Вот Олег Охапкин ни за кого себя не выдает. Природа наградила его тем, что на профессиональном жаргоне именуется «напором» — большой энергичностью стиха. Слово у него может быть сколь угодно неокончательным, приблизительным по смысловому употреблению, но в строке почти всегда встает окончательно и твердо. Это большое достоинство. Но, может быть, ветер гудит в аэродинамической трубе «Пылающей купины» так равномерно, так сильно, что слова встают как-то … под одинаковым углом. Проще говоря, автор выглядит несколько однообразным в средствах и монотонным в ритмике. Могут мне заметить, что объем, предложенный издательством, слишком мал для полноценного представления людей, по нескольку десятилетий пишущих стихи (это касается, за одним исключением, всех авторов кассеты). Согласен. Но ведь они пошли на такой объем, и, кроме того, кто им мешал выбрать лучшие у себя стихи «для первого знакомства»? Впрочем, может быть, они и выбирали лучшие.
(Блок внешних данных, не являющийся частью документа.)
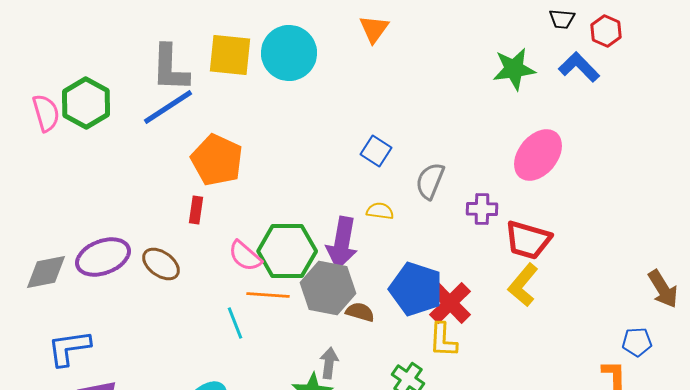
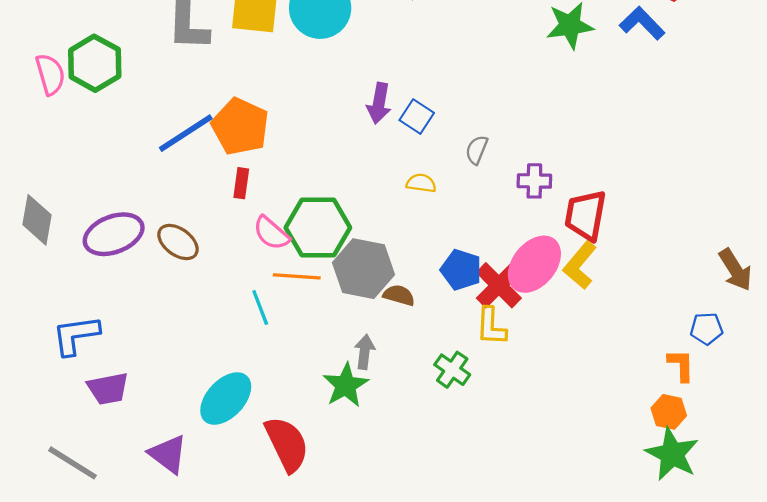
blue line: (168, 107) -> (186, 133), moved
pink ellipse: (538, 155) -> (534, 264), moved
gray semicircle: (430, 181) -> (477, 150), size x0.7
red rectangle: (196, 210) -> (241, 183), moved
red trapezoid: (528, 240) -> (585, 215), turned 84
purple arrow: (342, 243) -> (379, 103), moved, size x0.7
gray diamond: (46, 272) -> (37, 220), moved, turned -69
blue pentagon: (416, 289) -> (461, 270), size x0.7

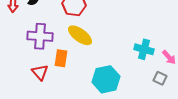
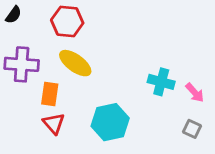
red triangle: (40, 72) -> (54, 123), moved
gray square: (160, 78) -> (192, 129), moved

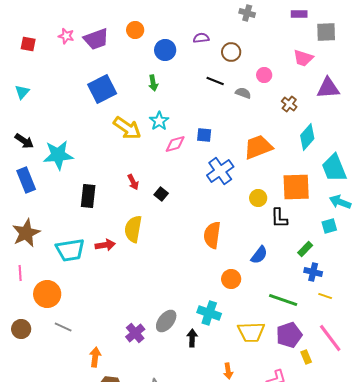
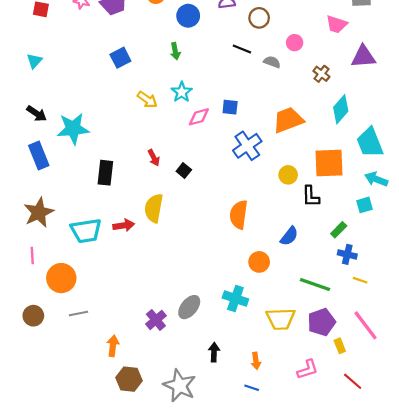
blue square: (102, 89) -> (120, 58), size x0.7
yellow arrow: (127, 128) -> (147, 100), size x0.7
gray line: (63, 327) -> (78, 314), turned -36
black arrow: (192, 338) -> (214, 352), moved

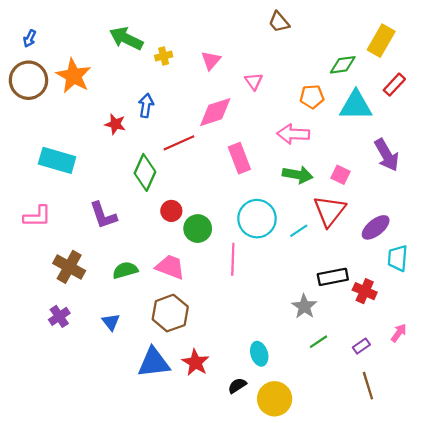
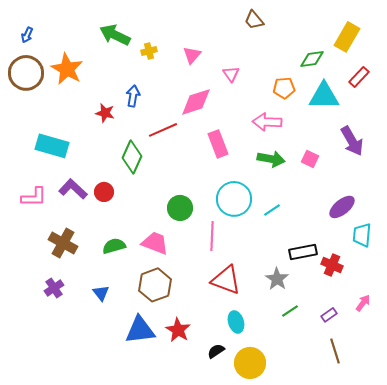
red circle: (171, 211) -> (104, 192), moved
red triangle: (330, 211) -> (226, 280), moved, turned -48
purple L-shape: (103, 215) -> (73, 189), moved, turned 152

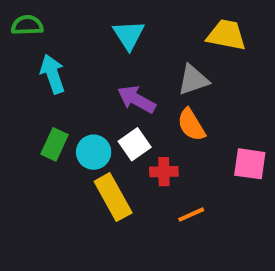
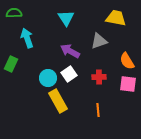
orange semicircle: (191, 125) -> (127, 61), moved
green rectangle: (55, 144) -> (11, 64), moved
red cross: (164, 172) -> (99, 77), moved
orange line: (191, 215) -> (98, 110), turned -72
В «Птичьем консуле» Е. Сливкина забавное впечатление оставляет механическая смесь модных (лет десять назад в Москве) «мифологических мотивов» а ля Ю. Кузнецов с ленинградской «эпиграмматической школой», действующей по принципу «все равно о чем, все равно как, лишь бы похлеще сформулировать». В чистом, не осложненном сливкинской старательностью виде этот принцип «острословия» как основного эстетического критерия воплощает Геннадий Григорьев в своих эпиграммах, иной раз чудовищной длины. В целом же книжка Е. Сливкина довольно добросовестно написана, что хорошо. Но вследствие этой же добросовестности производит несколько натужное впечатление.

Лучшая книга кассеты, на мой взгляд, — «Зимнее солнце» Зои Эзрохи, Построенная хронологически, она легкими, веселыми, непретенциозными стихами воссоздает очень горькую и страшную жизнь. Пожалуй, это единственная книга в «Октаве», которую закрываешь с чувством человеческого сопереживания. Поэзия, вообще говоря, может существовать и без этого, во всяком случае, не на этом основываясь, и нелепо было бы требовать от поэтов того, на что они и не претендуют, но Зоя Эзрохи, написав своего рода “городскую повесть в стихах”, предъявила собственную эстетику и существует в ней свободно и правдиво.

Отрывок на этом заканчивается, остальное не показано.